A tratti, Kalaj risulta disturbante. Xenofobo, machista, aggressivo...

«Aveva opinioni forti e non se ne vergognava. Anzi, le metteva in piazza. Alcune diatribe contro le donne le ho dovute tagliare, però».

A esempio?

«Quelle sull'orgasmo femminile. Per lui era un incubo. Da arabo, non era educato ad aspettare che una donna avesse il suo orgasmo, lo infastidiva. E lo palesava in modo scioccante. Questo, stranamente, agli occhi delle donne lo rendeva interessante. La sua espressione preferita era “Jumbo-ersatz”, con cui definiva l'America e il mondo occidentale».

Sarebbe a dire?

«Vuol dire “surrogati”. Se lo avessi ritenuto soltanto uno schifoso che si rivolta contro i valori, non gli avrei mai rivolto la parola. Ma diceva cose che ancora sostengo anche io, come il fatto che sia incomprensibile che la gente si alzi la mattina e mangi cose del tutto finte, prefabbricate, artificiali, che non esistono nel regno di Dio. Questo lo offendeva. Vengo anch'io dal Medio Oriente e nel mio profondo so che non bisogna mai trascurare la natura».

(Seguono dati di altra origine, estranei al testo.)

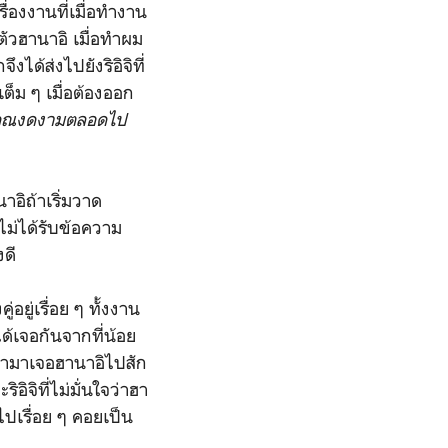
ื่องงานที่เมื่อทำงาน
ตัวฮานาอิ เมื่อทำผม
ได้ส่งไปยังริอิจิที่
ต็ม ๆ เมื่อต้องออก
คุณงดงามตลอดไป
อิถ้าเริ่มวาด
จะไม่ได้รับข้อความ
งดี
ยู่เรื่อย ๆ ทั้งงาน
ด้เจอกันจากที่น้อย
วลามาเจอฮานาอิไปสัก
อิจิที่ไม่มั่นใจว่าฮา
ไปเรื่อย ๆ คอยเป็น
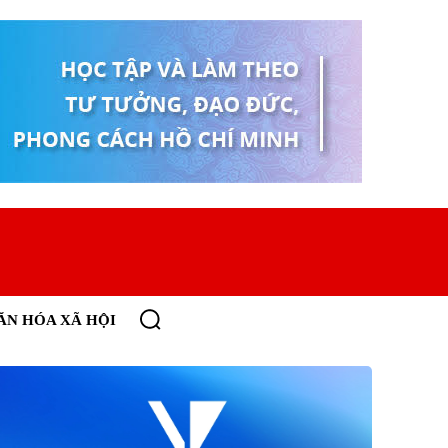
ĂN HÓA XÃ HỘI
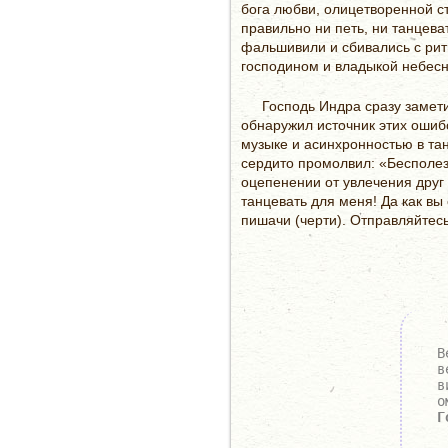
бога любви, олицетворенной ст
правильно ни петь, ни танцеват
фальшивили и сбивались с ри
господином и владыкой небесн
Господь Индра сразу замет
обнаружил источник этих ошиб
музыке и асинхронностью в тан
сердито промолвил: «Бесполез
оцепенении от увлечения друг 
танцевать для меня! Да как вы
пишачи (черти). Отправляйтес
В
в
в
о
Г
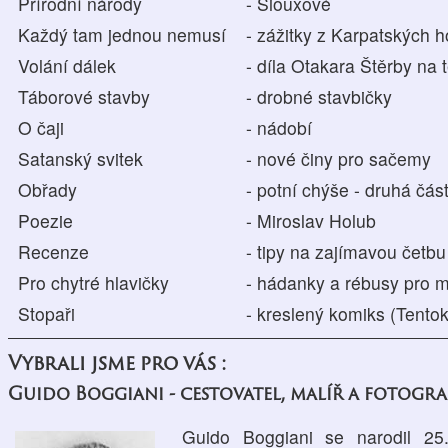
Přírodní národy
- Siouxové
Každý tam jednou nemusí
- zážitky z Karpatských h
Volání dálek
- díla Otakara Štěrby na
Táborové stavby
- drobné stavbičky
O čaji
- nádobí
Satanský svitek
- nové činy pro sačemy
Obřady
- potní chýše - druhá čás
Poezie
- Miroslav Holub
Recenze
- tipy na zajímavou četb
Pro chytré hlavičky
- hádanky a rébusy pro m
Stopaři
- kreslený komiks (Tento
Vybrali jsme pro vás :
Guido Boggiani - cestovatel, malíř a fotogra
Guido Boggiani se narodil 2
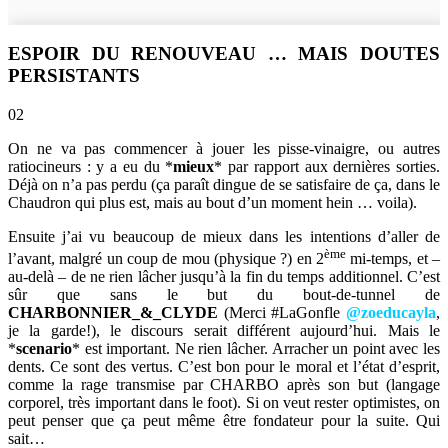
ESPOIR DU RENOUVEAU … MAIS DOUTES
PERSISTANTS
02
On ne va pas commencer à jouer les pisse-vinaigre, ou autres
ratiocineurs : y a eu du *
mieux
* par rapport aux dernières sorties.
Déjà on n’a pas perdu (ça paraît dingue de se satisfaire de ça, dans le
Chaudron qui plus est, mais au bout d’un moment hein … voila).
Ensuite j’ai vu beaucoup de mieux dans les intentions d’aller de
ème
l’avant, malgré un coup de mou (physique ?) en 2
mi-temps, et –
au-delà – de ne rien lâcher jusqu’à la fin du temps additionnel. C’est
sûr que sans le but du bout-de-tunnel de
CHARBONNIER_&_CLYDE
(Merci #LaGonfle
@zoeducayla
,
je la garde!), le discours serait différent aujourd’hui. Mais le
*
scenario
* est important. Ne rien lâcher. Arracher un point avec les
dents. Ce sont des vertus. C’est bon pour le moral et l’état d’esprit,
comme la rage transmise par CHARBO après son but (langage
corporel, très important dans le foot). Si on veut rester optimistes, on
peut penser que ça peut même être fondateur pour la suite. Qui
sait…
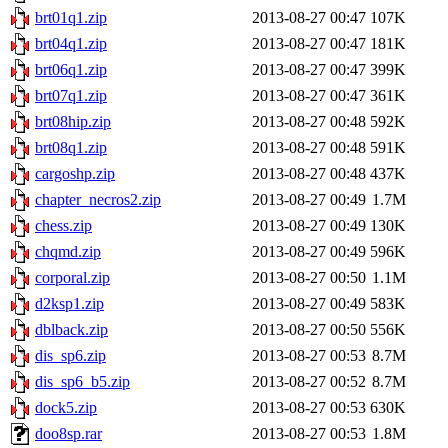
brt01q1.zip
2013-08-27 00:47
107K
brt04q1.zip
2013-08-27 00:47
181K
brt06q1.zip
2013-08-27 00:47
399K
brt07q1.zip
2013-08-27 00:47
361K
brt08hip.zip
2013-08-27 00:48
592K
brt08q1.zip
2013-08-27 00:48
591K
cargoshp.zip
2013-08-27 00:48
437K
chapter_necros2.zip
2013-08-27 00:49
1.7M
chess.zip
2013-08-27 00:49
130K
chqmd.zip
2013-08-27 00:49
596K
corporal.zip
2013-08-27 00:50
1.1M
d2ksp1.zip
2013-08-27 00:49
583K
dblback.zip
2013-08-27 00:50
556K
dis_sp6.zip
2013-08-27 00:53
8.7M
dis_sp6_b5.zip
2013-08-27 00:52
8.7M
dock5.zip
2013-08-27 00:53
630K
doo8sp.rar
2013-08-27 00:53
1.8M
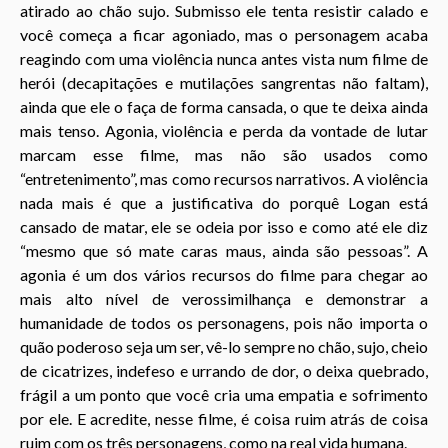
atirado ao chão sujo. Submisso ele tenta resistir calado e
você começa a ficar agoniado, mas o personagem acaba
reagindo com uma violência nunca antes vista num filme de
herói (decapitações e mutilações sangrentas não faltam),
ainda que ele o faça de forma cansada, o que te deixa ainda
mais tenso. Agonia, violência e perda da vontade de lutar
marcam esse filme, mas não são usados como
“entretenimento”, mas como recursos narrativos. A violência
nada mais é que a justificativa do porquê Logan está
cansado de matar, ele se odeia por isso e como até ele diz
“mesmo que só mate caras maus, ainda são pessoas”. A
agonia é um dos vários recursos do filme para chegar ao
mais alto nível de verossimilhança e demonstrar a
humanidade de todos os personagens, pois não importa o
quão poderoso seja um ser, vê-lo sempre no chão, sujo, cheio
de cicatrizes, indefeso e urrando de dor, o deixa quebrado,
frágil a um ponto que você cria uma empatia e sofrimento
por ele. E acredite, nesse filme, é coisa ruim atrás de coisa
ruim com os três personagens, como na real vida humana.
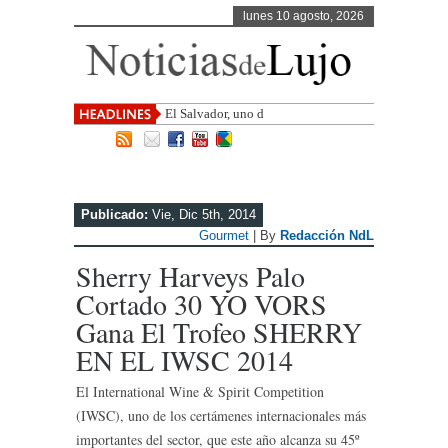
lunes 10 agosto, 2026
El Salvador, uno de los destinos con
mayor pro
Publicado:
Vie, Dic 5th, 2014
Gourmet
| By
Redacción NdL
Sherry Harveys Palo
Cortado 30 YO VORS
Gana El Trofeo SHERRY
EN EL IWSC 2014
El International Wine & Spirit Competition
(IWSC), uno de los certámenes internacionales más
importantes del sector, que este año alcanza su 45º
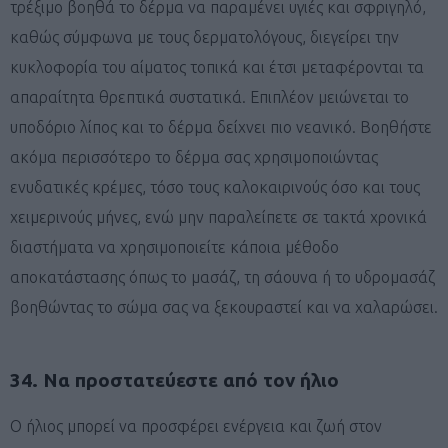
τρέξιμο βοηθά το δέρμα να παραμένει υγιές και σφριγηλό,
καθώς σύμφωνα με τους δερματολόγους, διεγείρει την
κυκλοφορία του αίματος τοπικά και έτσι μεταφέρονται τα
απαραίτητα θρεπτικά συστατικά. Επιπλέον μειώνεται το
υποδόριο λίπος και το δέρμα δείχνει πιο νεανικό. Βοηθήστε
ακόμα περισσότερο το δέρμα σας χρησιμοποιώντας
ενυδατικές κρέμες, τόσο τους καλοκαιρινούς όσο και τους
χειμερινούς μήνες, ενώ μην παραλείπετε σε τακτά χρονικά
διαστήματα να χρησιμοποιείτε κάποια μέθοδο
αποκατάστασης όπως το μασάζ, τη σάουνα ή το υδρομασάζ
βοηθώντας το σώμα σας να ξεκουραστεί και να χαλαρώσει.
34. Να προστατεύεστε από τον ήλιο
Ο ήλιος μπορεί να προσφέρει ενέργεια και ζωή στον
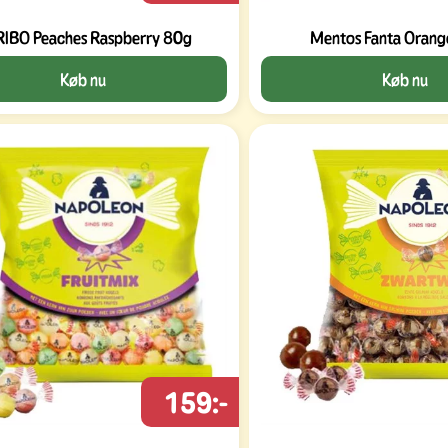
IBO Peaches Raspberry 80g
Mentos Fanta Orang
Køb nu
Køb nu
159:-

Ha conosciuto altri Kalaj?

«Se dovessi citare una persona ancora più simile a Kalaj, direi mia madre. Era selvatica come lui, completamente sordomuta. Sono certo che a Islamabad o a Kabul avrebbe tirato sul prezzo al mercato e i mercanti sfacciati si sarebbero burlati di lei. Ma le avrebbero voluto bene. Negli Stati Uniti la gente la aiutava, non la prendeva in giro, eppure lei la sentiva artificiale. Non credeva nelle parole».

Almeno lei ci crede?

«No. Non credo nel linguaggio. Sono uno stilista della lingua. La prosa deve essere superlavorata per rendere quel che sentiamo e il linguaggio puro è solo quello del tutto costruito, perché solo così riproduce al suo massimo quello che in fondo non è capace di trasmettere. Il mio modello è Proust, che ha buttato tutta la sua vita nella carta per azzeccare la realtà vissuta in emozioni per le quali non ci sono parole. Io sono “dottore in carta”, come mi diceva Kalaj».

Come è finita con lui?

«Dopo che Harvard mi ha “accettato”, non volevo più essere visto insieme a lui. Non gli rispondevo più al telefono e lui mi cercava spesso per avere favori. Avrei potuto non dirlo, camuffare questa mia slealtà amicale, ma è così che è andata».

Forse, inconsciamente, con questo romanzo ha voluto farsi perdonare...

«Non sono convinto che abbiamo un inconscio.

E se lo abbiamo, non lo conosco, non l'ho mai capito e mi interessa poco».